For your specific question, I would start with Code Reading. But both are good books.
Learn with a purpose. I think you'll learn best if you have in mind some goal -- fix this or add that functionality. Start looking for the likely places where you will need to make your changes. Follow threads of control backwards to find out how to get to that point in the code. Also, take a "bird's eye" view of the code -- look at the layout and structure. Good code will have descriptive names that tells you want each class and method is for. See if you can recognize implementation patterns and see where/how they are used. Don't put too much stock in the documentation -- documents can be excellent, but they are often out of sync with what the code really does. Let the code itself be the best documentation.
If you're familiar with the project and have some idea of what you want to contribute, then get the latest version of the code and make the change that you want to make. Don't try to digest the whole body of code at one time. Look for patterns and conventions that are being used and try to adhere to them as much as possible.

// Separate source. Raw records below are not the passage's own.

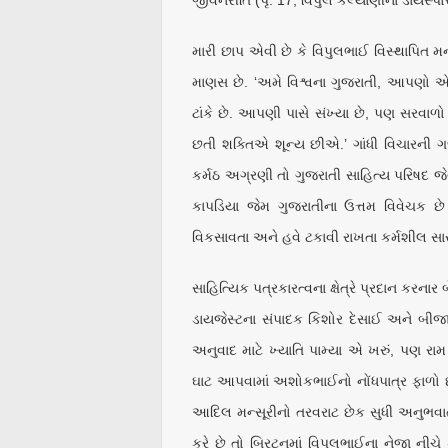
જીવનરીતિ (પૃ. 17, વિપુલ કલ્યાણીના ડાયસ્પોર
મારી છાપ એવી છે કે વિપુલભાઈ વિસ્થાપિ
માણસ છે. ‘અમે વિશ્વના ગુજરાતી, આપણો એ
ટાંકે છે. આપણી પાસે સંખ્યા છે, પણ સરવાળ
છતી શક્તિએ શૂન્ય છીએ.’ ગાંધી વિચારની ગ
કર્મઠ અગ્રણી તો ગુજરાતી સાહિત્ય પરિષદ જેવ
કાપડિયા જેમ ગુજરાતીના ઉત્તમ વિવેચક છે ત
વિકસાવતા અને હવે ટકાવી રાખતા કર્મશીલ સાર
સાહિત્યિક પત્રકારત્વના ક્ષેત્રે પ્રદાન કરના
ડાયજેસ્ટના સંપાદક કિશોર દેસાઈ અને બીજ
અનુવાદ માટે ખ્યાતિ પામ્યા એ ખરું, પણ રામ 
ઘાટ આપવામાં અશોકભાઈનો નોંધપાત્ર ફાળો છે
આદિલ મન્સૂરીનો તરવરાટ છેક સુધી અનુભવાતો. 
કરે છે તો બ્રિટનમાં વિપુલભાઈના નેજા નીચે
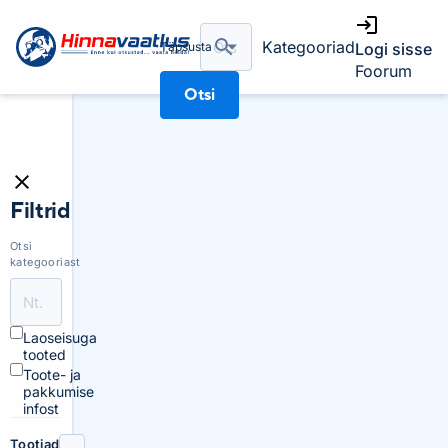
Kategooriad
Täpsusta
Logi sisse
Foorum
Otsi
Filtrid
Otsi
kategooriast
Laoseisuga
tooted
Toote- ja
pakkumise
infost
Tootjad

I prefer to "step" through the code line by line in an IDE debugger. It is not practical to try to reach all code in a large system, but I start by debugging the start-up of the application and then move on to other areas of code that look interesting/important to the application.
I would suggest finding a feature that you really want to add.
I've only ever really looked through a mountain of someone else's code once, and it was made much easier because the feature I wanted to add was something I really needed. I think it's the reason most open source projects start anyway; to fill a need.
Rob
- Get the code building and running on your dev box.
- Figure out how the system is used and familiarize yourself with the libraries used. (For example, if you see code with calls to some OpenGL lib, familiarize yourself with that library) Read the system's documentation.
- I would then find a point of code that will run based on some input. So let's say the system generates output based on some input. I would find the method that initiates the process. Now try to either step through it (could be a pain) or just read the code and try to get a high level overview of what is going on.
I've found that step 3 usually becomes very involved and it is what gives me direction in how to read the code and learn how the system works.
Adding a feature can be a nice idea, but in a large system it could be a pain to even figure out what that feature is. Not only that, any feature you write to learn the system will most likely end up looking like crap because you would have no idea what is where and how the system operates. The feature you want to add though can certainly lead you to the right point in #3 so don't discount that.
-s
Thank you for your answers. Lot's of useful information.
Some tools I can think are:
- grep
- ctags
- cscope
- javadoc (Java)
- DOxygen (C,C++)
- lxr (software toolset for indexing and presenting source code repositories)
Any more suggestion on useful tools?